THE TASK => The records below are split into lines. How many of those lines contain the string "MOODY"? Reply with the number only.

Extracted page text data =>
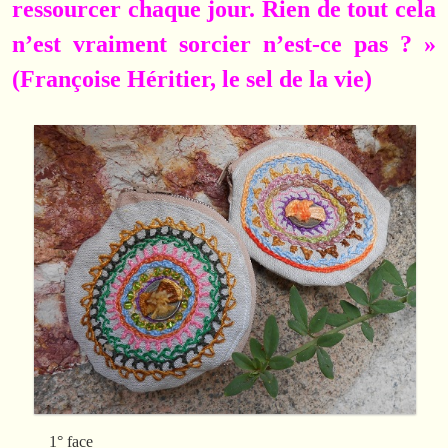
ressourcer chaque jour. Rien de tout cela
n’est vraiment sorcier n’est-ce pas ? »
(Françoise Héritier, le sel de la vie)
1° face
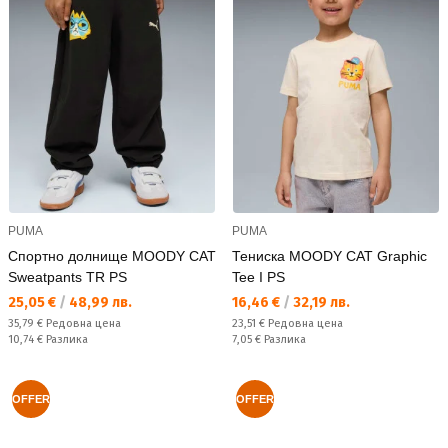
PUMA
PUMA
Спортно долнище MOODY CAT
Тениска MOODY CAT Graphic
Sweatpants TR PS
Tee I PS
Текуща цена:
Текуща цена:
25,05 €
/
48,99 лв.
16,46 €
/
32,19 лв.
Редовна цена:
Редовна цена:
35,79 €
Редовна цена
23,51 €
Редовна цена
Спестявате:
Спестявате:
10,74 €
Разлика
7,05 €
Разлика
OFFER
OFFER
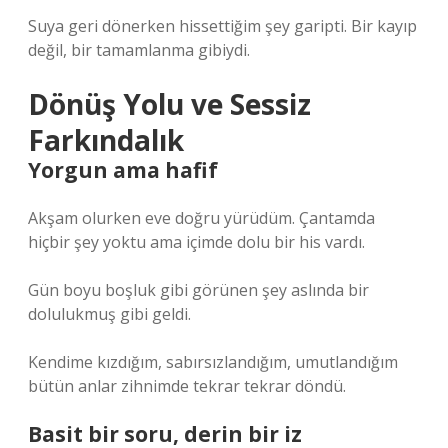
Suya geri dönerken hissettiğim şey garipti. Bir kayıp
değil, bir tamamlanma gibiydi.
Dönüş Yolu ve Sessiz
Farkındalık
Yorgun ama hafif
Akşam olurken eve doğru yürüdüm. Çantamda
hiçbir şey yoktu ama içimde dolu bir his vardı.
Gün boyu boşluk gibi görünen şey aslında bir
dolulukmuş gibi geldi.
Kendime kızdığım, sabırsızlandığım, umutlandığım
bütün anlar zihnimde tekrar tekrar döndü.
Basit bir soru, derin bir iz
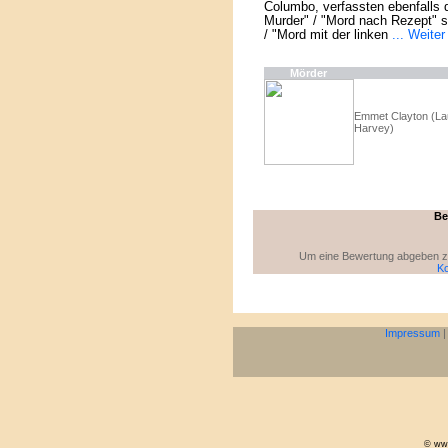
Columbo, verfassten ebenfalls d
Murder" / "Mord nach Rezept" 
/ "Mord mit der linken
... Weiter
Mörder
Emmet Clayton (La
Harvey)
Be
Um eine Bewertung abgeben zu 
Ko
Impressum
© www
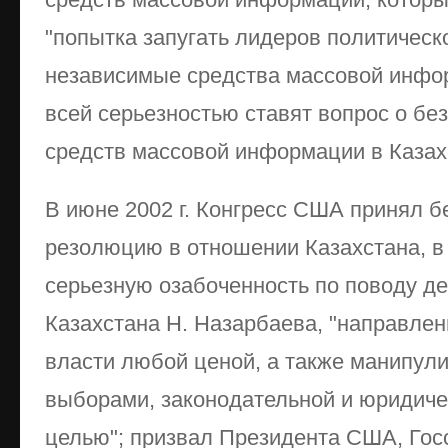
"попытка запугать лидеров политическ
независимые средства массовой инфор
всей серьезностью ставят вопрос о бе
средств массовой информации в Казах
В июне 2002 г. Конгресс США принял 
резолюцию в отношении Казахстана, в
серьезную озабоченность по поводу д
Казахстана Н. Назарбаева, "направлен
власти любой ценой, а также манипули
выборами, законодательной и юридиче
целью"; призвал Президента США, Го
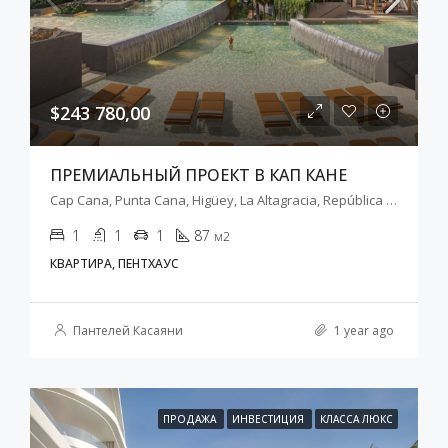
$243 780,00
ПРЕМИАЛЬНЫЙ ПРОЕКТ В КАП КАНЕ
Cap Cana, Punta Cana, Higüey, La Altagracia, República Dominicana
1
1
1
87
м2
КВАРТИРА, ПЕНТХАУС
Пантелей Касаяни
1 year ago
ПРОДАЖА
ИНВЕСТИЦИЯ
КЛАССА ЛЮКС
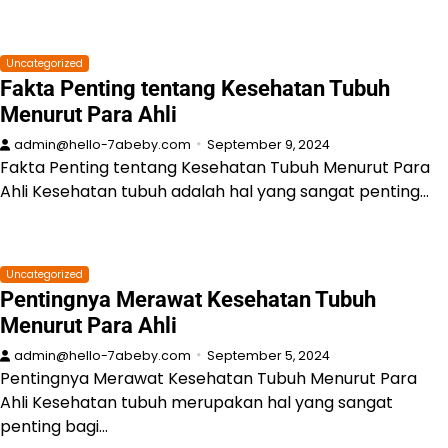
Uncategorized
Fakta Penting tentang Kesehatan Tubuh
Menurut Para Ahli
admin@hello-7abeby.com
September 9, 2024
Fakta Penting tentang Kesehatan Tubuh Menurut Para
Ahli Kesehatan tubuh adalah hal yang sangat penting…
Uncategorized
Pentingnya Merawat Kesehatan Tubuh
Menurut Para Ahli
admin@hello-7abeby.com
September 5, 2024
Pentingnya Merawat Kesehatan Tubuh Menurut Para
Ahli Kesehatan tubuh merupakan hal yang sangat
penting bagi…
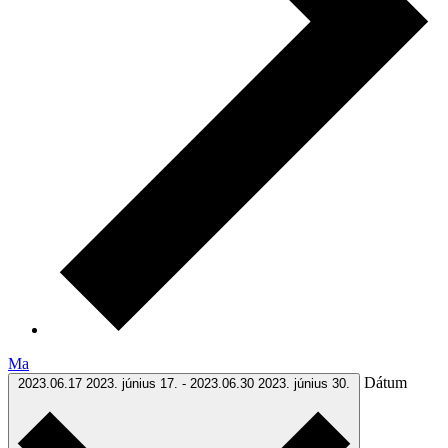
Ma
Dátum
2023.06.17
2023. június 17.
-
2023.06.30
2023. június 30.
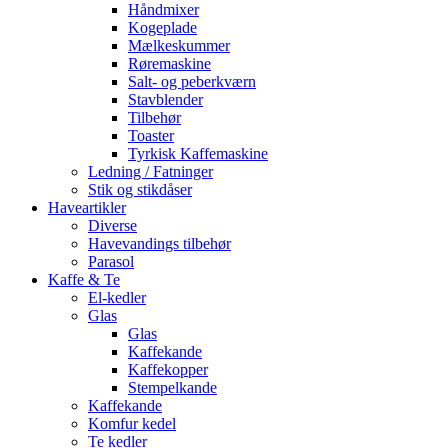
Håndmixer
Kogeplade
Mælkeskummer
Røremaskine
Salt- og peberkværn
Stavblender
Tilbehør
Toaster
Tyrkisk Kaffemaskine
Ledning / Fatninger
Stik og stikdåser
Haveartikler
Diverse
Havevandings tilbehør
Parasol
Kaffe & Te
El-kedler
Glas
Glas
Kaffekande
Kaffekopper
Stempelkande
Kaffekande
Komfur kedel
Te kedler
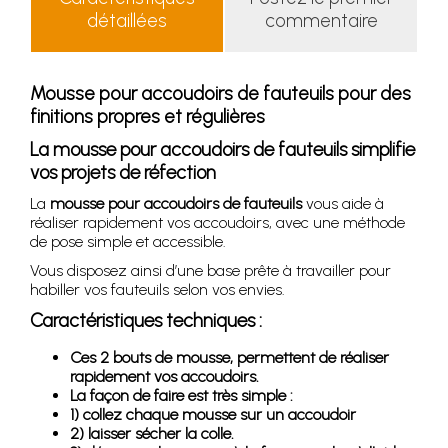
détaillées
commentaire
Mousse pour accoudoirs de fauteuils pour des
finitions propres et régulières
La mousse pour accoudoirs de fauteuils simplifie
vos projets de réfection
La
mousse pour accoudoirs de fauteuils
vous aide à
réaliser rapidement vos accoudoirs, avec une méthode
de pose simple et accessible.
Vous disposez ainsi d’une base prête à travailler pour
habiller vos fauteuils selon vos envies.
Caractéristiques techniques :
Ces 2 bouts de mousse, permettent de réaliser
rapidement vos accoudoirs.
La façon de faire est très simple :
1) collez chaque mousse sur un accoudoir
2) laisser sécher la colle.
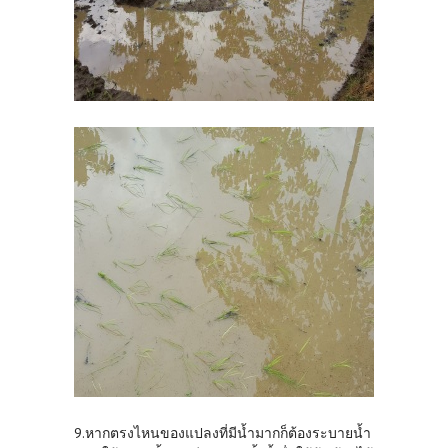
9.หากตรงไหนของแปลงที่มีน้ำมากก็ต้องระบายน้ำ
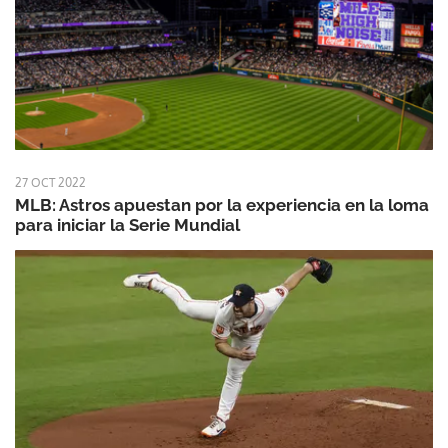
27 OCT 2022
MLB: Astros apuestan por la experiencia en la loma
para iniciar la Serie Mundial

ANSWER TO THIS TASK => 2